Apaye tells the story of a Delta girl, Yepayeye, who gets married to an already married man after his endless wooing. Things start off great for her in marriage but along the lines new developments occur and the man she is married to turns into something else.
If there is one aspect of Apaye that was most pleasing, it was the way they managed to integrate some of Nigeria’s history into the storyline. Now of course I have no way of confirming that the timeline is correct but it was definitely interesting to watch the historical developments – from Biafran war to coups – and how they affected the character that we had grown to empathize with.

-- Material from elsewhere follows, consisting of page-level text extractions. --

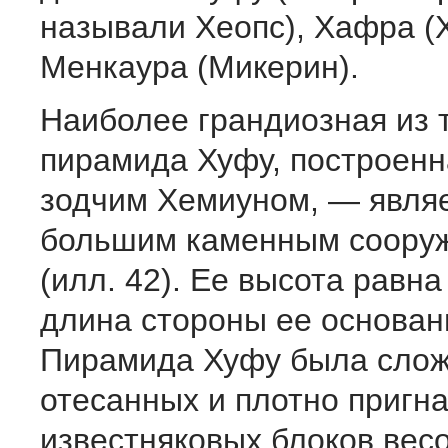
называли Хеопс), Хафра (
Менкаура (Микерин).
Наиболее грандиозная из 
пирамида Хуфу, построенн
зодчим Хемиуном, — явля
большим каменным соору
(илл. 42). Ее высота равна 
длина стороны ее основани
Пирамида Хуфу была слож
отесанных и плотно пригн
известняковых блоков вес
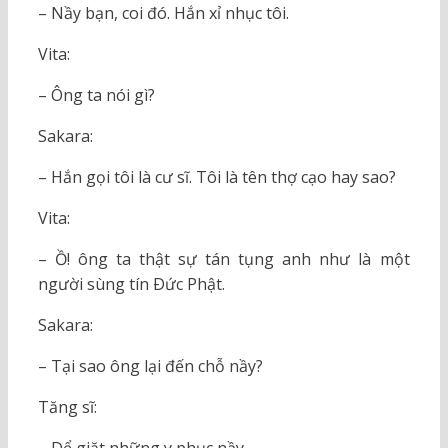
– Nầy bạn, coi đó. Hắn xỉ nhục tôi.
Vita:
– Ông ta nói gì?
Sakara:
– Hắn gọi tôi là cư sĩ. Tôi là tên thợ cạo hay sao?
Vita:
– Ồ! ông ta thật sự tán tụng anh như là một
người sùng tín Ðức Phật.
Sakara:
– Tại sao ông lại đến chỗ nầy?
Tăng sĩ:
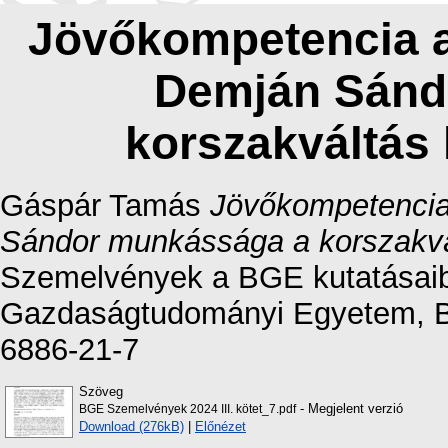
Jövőkompetencia a
Demján Sánd
korszakváltás
Gáspár Tamás
Jövőkompetencia
Sándor munkássága a korszakvá
Szemelvények a BGE kutatásaib
Gazdaságtudományi Egyetem, Bu
6886-21-7
Szöveg
- Megjelent verzió
BGE Szemelvények 2024 III. kötet_7.pdf
Download (276kB)
|
Előnézet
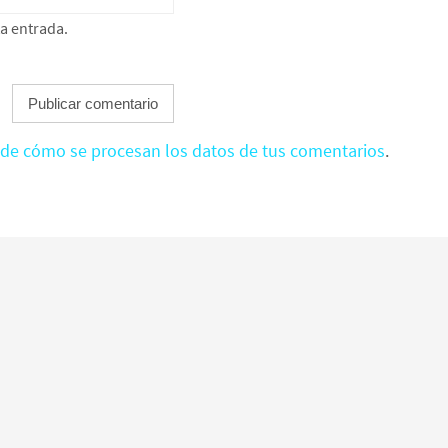
ta entrada.
de cómo se procesan los datos de tus comentarios
.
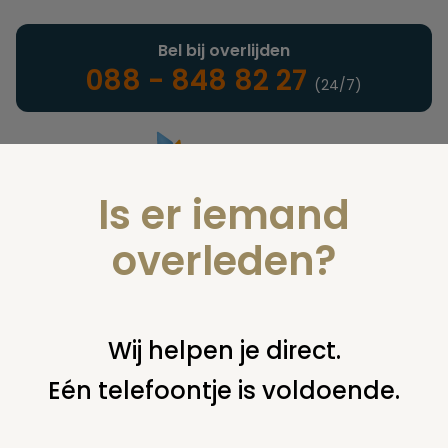
Bel bij overlijden
088 - 848 82 27
(24/7)
Is er iemand
Landelijke uitvaartonderneming
overleden?
Juridisch
Wij helpen je direct.
Eén telefoontje is voldoende.
U bent hier:
home
juridisch
begraven
grafsteen /
monument
graf is aan het verzakken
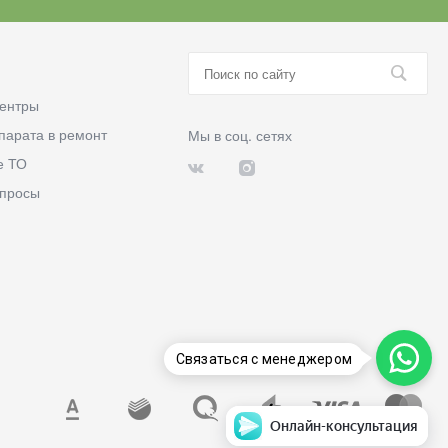
ентры
парата в ремонт
Мы в соц. сетях
е ТО
опросы
Связаться с менеджером
Онлайн-консультация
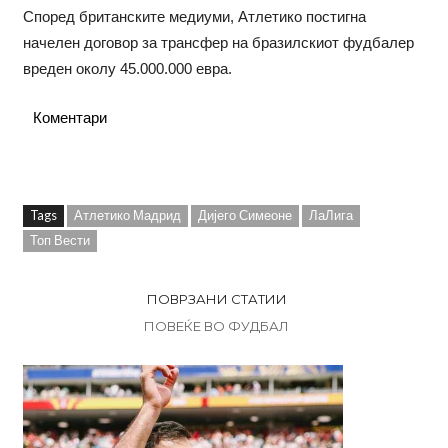
Според британските медиуми, Атлетико постигна
начелен договор за трансфер на бразилскиот фудбалер
вреден околу 45.000.000 евра.
Коментари
Tags
Атлетико Мадрид
Дијего Симеоне
ЛаЛига
Топ Вести
ПОВРЗАНИ СТАТИИ
ПОВЕЌЕ ВО ФУДБАЛ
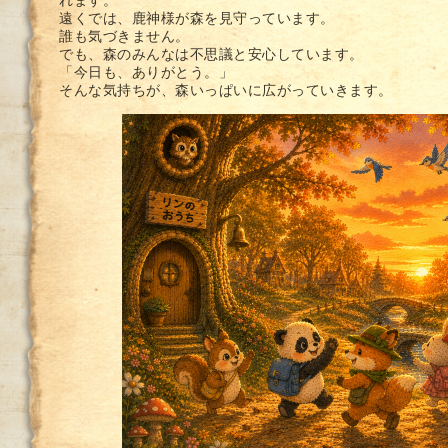
れます。
遠くでは、鹿神様が森を見守っています。
誰も気づきません。
でも、森のみんなは不思議と安心しています。
「今日も、ありがとう。」
そんな気持ちが、森いっぱいに広がっていきます。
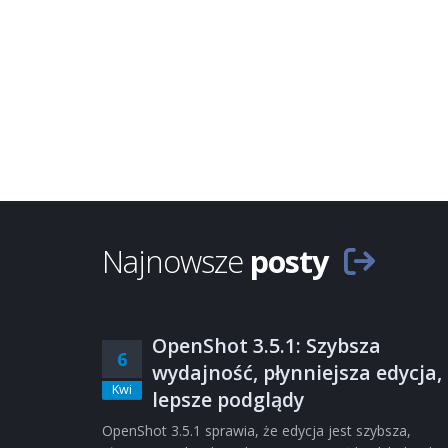
Najnowsze
posty
OpenShot 3.5.1: Szybsza
6
wydajność, płynniejsza edycja,
Kwi
lepsze podglądy
OpenShot 3.5.1 sprawia, że edycja jest szybsza,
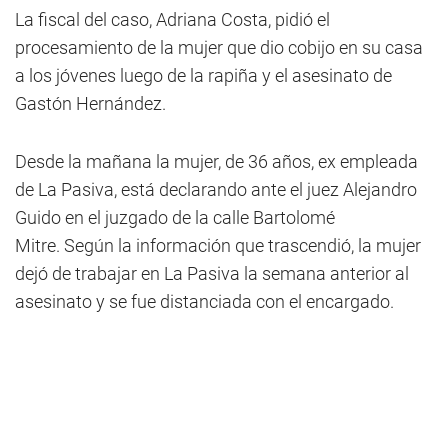
La fiscal del caso, Adriana Costa, pidió el
procesamiento de la mujer que dio cobijo en su casa
a los jóvenes luego de la rapiña y el asesinato de
Gastón Hernández.
Desde la mañana la mujer, de 36 años, ex empleada
de La Pasiva, está declarando ante el juez Alejandro
Guido en el juzgado de la calle Bartolomé
Mitre. Según la información que trascendió, la mujer
dejó de trabajar en La Pasiva la semana anterior al
asesinato y se fue distanciada con el encargado.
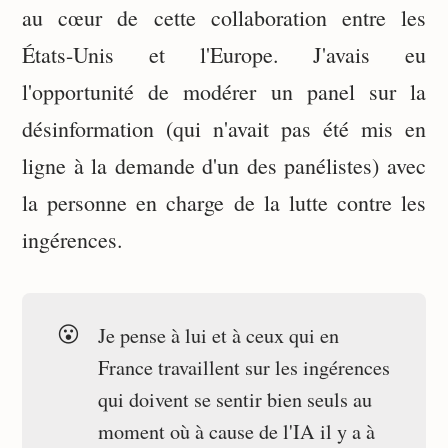
au cœur de cette collaboration entre les
États-Unis et l'Europe. J'avais eu
l'opportunité de modérer un panel sur la
désinformation (qui n'avait pas été mis en
ligne à la demande d'un des panélistes) avec
la personne en charge de la lutte contre les
ingérences.
😮
Je pense à lui et à ceux qui en
France travaillent sur les ingérences
qui doivent se sentir bien seuls au
moment où à cause de l'IA il y a à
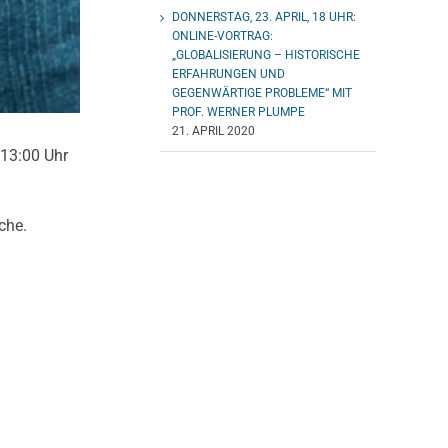
DONNERSTAG, 23. APRIL, 18 UHR:
ONLINE-VORTRAG:
„GLOBALISIERUNG – HISTORISCHE
ERFAHRUNGEN UND
GEGENWÄRTIGE PROBLEME“ MIT
PROF. WERNER PLUMPE
21. APRIL 2020
 13:00 Uhr
che.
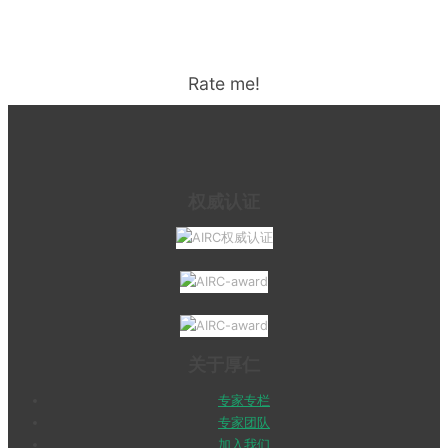
Rate me!
权威认证
关于厚仁
专家专栏
专家团队
加入我们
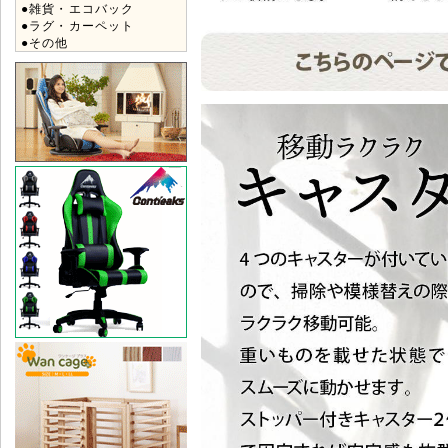
●雑貨・エコバック
●ラグ・カーペット
●その他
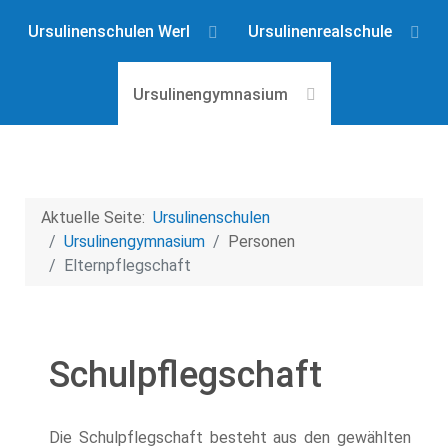
Ursulinenschulen Werl
Ursulinenrealschule
Ursulinengymnasium
Aktuelle Seite:
Ursulinenschulen
Ursulinengymnasium
Personen
Eltern­pflegschaft
Schulpflegschaft
Die Schulpflegschaft besteht aus den gewählten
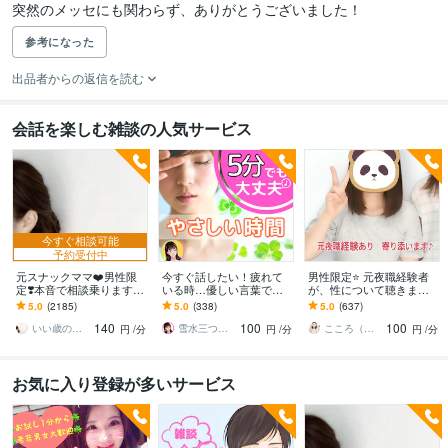
突然のメッセにも関わらず、ありがとうございました！
参考になった
出品者からの返信を読む
会話を楽しむ雑談の人気サービス
今すぐ相談可能
予約受付中
元スナックママ❤️男性限
今すぐ話したい！疲れて
男性限定⭐️ 元夜職経験者
定❣️本音で相談乗ります
いる時…優しい言葉で話
が、性について聴きます
私に頼ってみませんか❤️
します 何でもどうぞ✨愚
性のお悩みや好きな趣
5.0
(2185)
5.0
(338)
5.0
(637)
味方になります。
痴/恋愛♡/雑談/寂しい/モ
味…安心して打ち明けて
140
100
100
ヤモヤ/楽しい♪
ねʕ•ᴥ•ʔ
いい歳のエリー♡
雪水三つ葉☘️あったかコミュニケーション
こころ（＾_＾）
円
/分
円
/分
円
/分
お気に入り登録が多いサービス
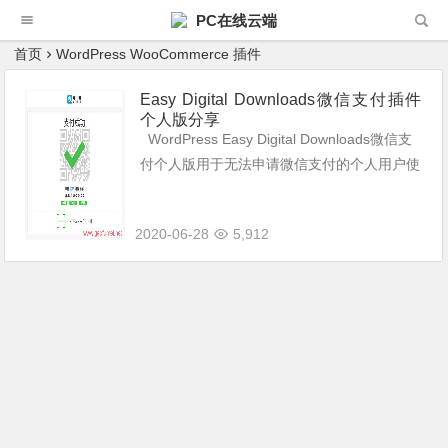
PC在线云端
首页
WordPress WooCommerce 插件
Easy Digital Downloads微信支付插件
个人版分享
WordPress Easy Digital Downloads微信支
付个人版用于无法申请微信支付的个人用户使
用，免认证免公众号免备案，Easy Digital Do
wnloads立即接...
2020-06-28
5,912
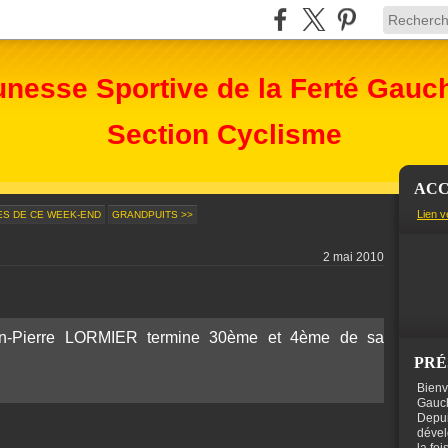
unesse Sportive de la Ferté Gauc
Section Cyclisme
ACC
Lien v
ES DE CE WEEK-END
GRANDPUITS >>
2 mai 2010
an-Pierre LORMIER termine 30ème et 4ème de sa
PRÉ
Bienv
Gauch
Depui
dével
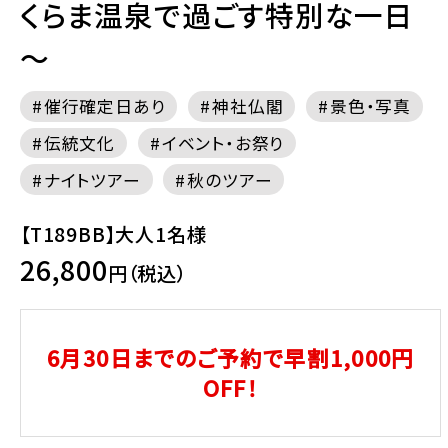
くらま温泉で過ごす特別な一日
～
催行確定日あり
神社仏閣
景色・写真
伝統文化
イベント・お祭り
ナイトツアー
秋のツアー
【T189BB】大人1名様
26,800
円（税込）
6月30日までのご予約で早割1,000円
OFF！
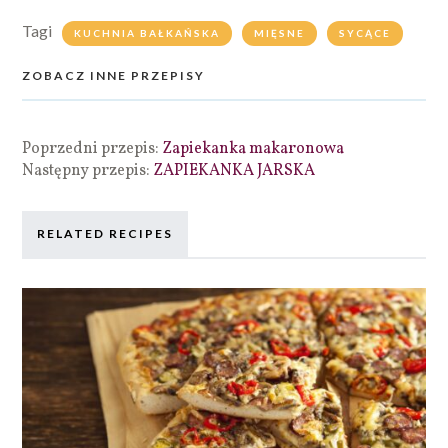
Tagi
KUCHNIA BAŁKAŃSKA
MIĘSNE
SYCĄCE
ZOBACZ INNE PRZEPISY
Poprzedni przepis:
Zapiekanka makaronowa
Następny przepis:
ZAPIEKANKA JARSKA
RELATED RECIPES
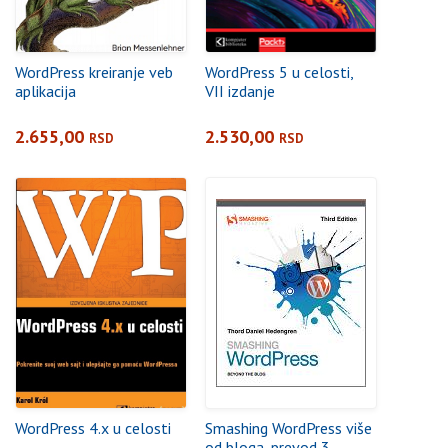
WordPress kreiranje veb
WordPress 5 u celosti,
aplikacija
VII izdanje
2.655,00
2.530,00
RSD
RSD
WordPress 4.x u celosti
Smashing WordPress više
od bloga, prevod 3.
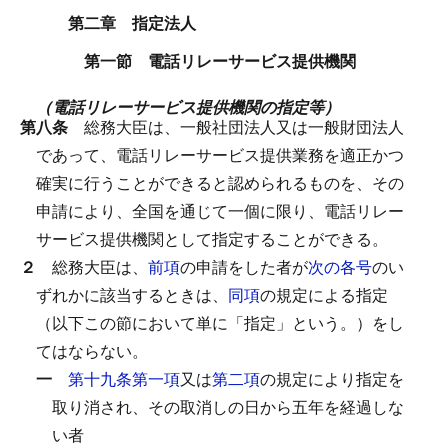
第二章 指定法人
第一節 電話リレーサービス提供機関
（電話リレーサービス提供機関の指定等）
第八条
総務大臣は、一般社団法人又は一般財団法人
であって、電話リレーサービス提供業務を適正かつ
確実に行うことができると認められるものを、その
申請により、全国を通じて一個に限り、電話リレー
サービス提供機関として指定することができる。
２
総務大臣は、
前項
の申請をした者が
次の各号
のい
ずれかに該当するときは、
同項
の規定による指定
（以下この節において単に「指定」という。）をし
てはならない。
一
第十九条第一項
又は
第二項
の規定により指定を
取り消され、その取消しの日から五年を経過しな
い者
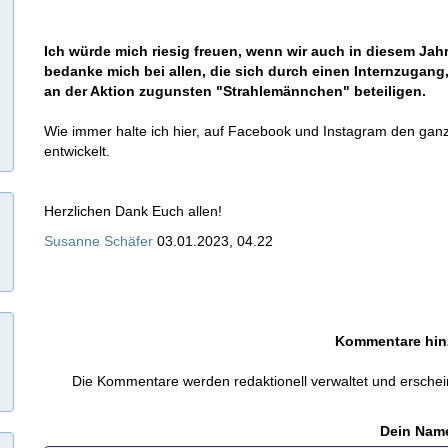
Ich würde mich riesig freuen, wenn wir auch in diesem J
bedanke mich bei allen, die sich durch einen Internzugan
an der Aktion zugunsten "Strahlemännchen" beteiligen.
Wie immer halte ich hier, auf Facebook und Instagram den ganz
entwickelt.
Herzlichen Dank Euch allen!
Susanne Schäfer
03.01.2023, 04.22
Kommentare hin
Die Kommentare werden redaktionell verwaltet und erschei
Dein Nam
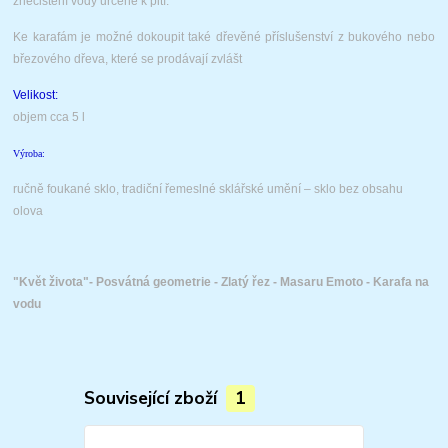
znečištění vody určené k pití.
Ke karafám je možné dokoupit také dřevěné příslušenství z bukového nebo
březového dřeva, které se prodávají zvlášt
Velikost:
objem cca 5 l
Výroba:
ručně foukané sklo, tradiční řemeslné
sklářské umění – sklo bez obsahu
olova
"Květ života"-
Posvátná geometrie - Zlatý řez - Masaru Emoto - Karafa na
vodu
Související zboží
1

The second greatest achievement of this movie was the emotional aspect. Since most nollywood movies started moving back and away from this multiple parts for one movie phenomena it seemed like we lost something in character development and therefore our ability to empathize. However, this does not apply to Apaye, as the movie goes on you feel for her as though she were your own.
Yepayeye is played by Bellinda Effah in her early years and Clarion Chukwura in her later years. Yepayeye, the character, signified strength and required intensity like no other. Belinda Effah did a good job attempting to portray this intensity in the character’s earlier years. You could see the spaces in her presentation occasionally when it was obvious that she was ‘trying’. However, she did a splendid job because even though you could tell that Belinda was exerting she never lost conviction for the character.
And along came Clarion Chukwura. In her older years, Yepayeye is played by Clarion who was effortlessly able to represent the intensity of the character like no other person possibly could. In the scene where she eventually confronts her husband – KOK – even I began to feel pity for him. Without a doubt, Clarion was the standout character in this movie.
Kanayo O. Kanayo as the husband holds his own. There is no charm to this character because for the most part I’m just thinking “this is pedophilia”. And then there is Mbong Amata. I won’t lie that I was scared. I was scared when I saw her name in the cast line-up that this would be the movie’s one loose end. But her character did not have enough speaking scenes that she could impact the movie negatively, and even when she spoke she gave it all that was required and nothing else.
Apaye turned out to be quite a touching movie. The music was the third best thing about the movie for me. I had some questions for the make-up artiste about why Clarion’s eyes were glowing silver.